> [Work to be completed]
Nothing but the lines from the one with "Find all instances" through the final line of the entries should appear in the answer, copied exactly and without pictures.

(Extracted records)
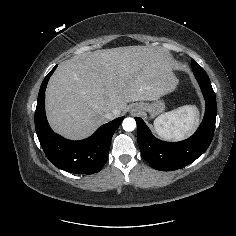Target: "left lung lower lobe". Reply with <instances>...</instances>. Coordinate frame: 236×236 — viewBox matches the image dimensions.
<instances>
[{"mask_svg":"<svg viewBox=\"0 0 236 236\" xmlns=\"http://www.w3.org/2000/svg\"><path fill=\"white\" fill-rule=\"evenodd\" d=\"M206 101V110L198 130L180 142H165L155 138L144 121L135 117L138 127L137 140L144 159L161 171L180 169L198 157L209 147L215 129L216 96L206 72H194Z\"/></svg>","mask_w":236,"mask_h":236,"instance_id":"0a47b994","label":"left lung lower lobe"}]
</instances>
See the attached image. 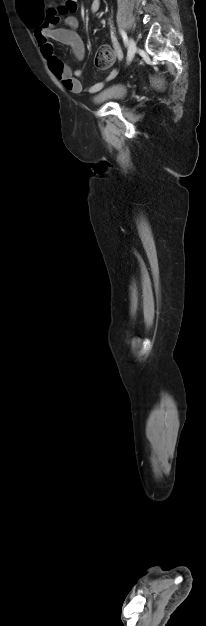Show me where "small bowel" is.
Wrapping results in <instances>:
<instances>
[{
	"instance_id": "1",
	"label": "small bowel",
	"mask_w": 206,
	"mask_h": 626,
	"mask_svg": "<svg viewBox=\"0 0 206 626\" xmlns=\"http://www.w3.org/2000/svg\"><path fill=\"white\" fill-rule=\"evenodd\" d=\"M78 8L77 0H66L58 7L50 6L46 11L42 5H36L35 10L25 19V22L33 28L34 37L40 48L43 57L46 59L53 75L70 92L80 94L84 91L79 80L82 75L81 70H72L54 51L51 40L67 45L71 48L75 58L81 61L85 55V45L82 38L77 33V19L72 15ZM100 8V0H93L91 4L92 13H97ZM60 15H63L64 26H59ZM112 48L117 58H121V50L116 39L112 40ZM116 71L112 72L105 80L89 86L88 93H96L102 89L104 83L112 79Z\"/></svg>"
}]
</instances>
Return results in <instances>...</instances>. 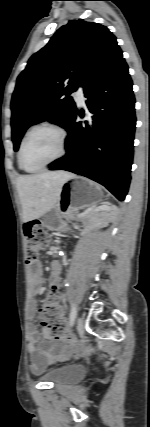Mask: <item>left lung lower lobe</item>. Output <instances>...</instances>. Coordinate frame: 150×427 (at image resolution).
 <instances>
[{"mask_svg": "<svg viewBox=\"0 0 150 427\" xmlns=\"http://www.w3.org/2000/svg\"><path fill=\"white\" fill-rule=\"evenodd\" d=\"M83 87L87 110L75 108L65 124L66 155L50 170L88 177L123 201L131 180L136 117L132 80L119 46ZM78 113L86 121L75 122Z\"/></svg>", "mask_w": 150, "mask_h": 427, "instance_id": "1", "label": "left lung lower lobe"}]
</instances>
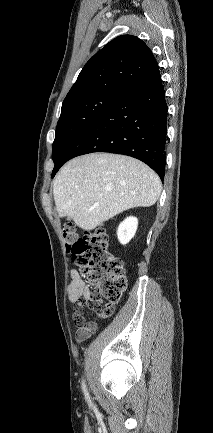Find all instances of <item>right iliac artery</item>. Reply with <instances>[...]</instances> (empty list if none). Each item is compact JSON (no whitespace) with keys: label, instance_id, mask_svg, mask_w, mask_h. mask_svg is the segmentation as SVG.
<instances>
[{"label":"right iliac artery","instance_id":"1","mask_svg":"<svg viewBox=\"0 0 213 433\" xmlns=\"http://www.w3.org/2000/svg\"><path fill=\"white\" fill-rule=\"evenodd\" d=\"M82 389H83V392H84V394H85L86 399L88 400V402H90L89 393H88V391H87V387H86V385H85L84 380L82 381Z\"/></svg>","mask_w":213,"mask_h":433}]
</instances>
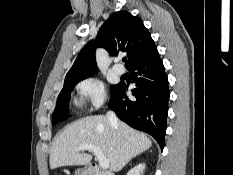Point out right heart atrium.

> [Output for this task]
Find all instances of <item>right iliac artery</item>. Reply with <instances>[...]</instances> (empty list if none). Each item is compact JSON (no whitespace) with keys: label, instance_id, mask_svg, mask_w, mask_h. mask_svg is the segmentation as SVG.
<instances>
[{"label":"right iliac artery","instance_id":"1","mask_svg":"<svg viewBox=\"0 0 213 433\" xmlns=\"http://www.w3.org/2000/svg\"><path fill=\"white\" fill-rule=\"evenodd\" d=\"M82 389H83V392H84V394H85L86 399L88 400V402H90L89 393H88V391H87V387H86V385H85L84 380L82 381Z\"/></svg>","mask_w":213,"mask_h":433}]
</instances>
Point out right heart atrium.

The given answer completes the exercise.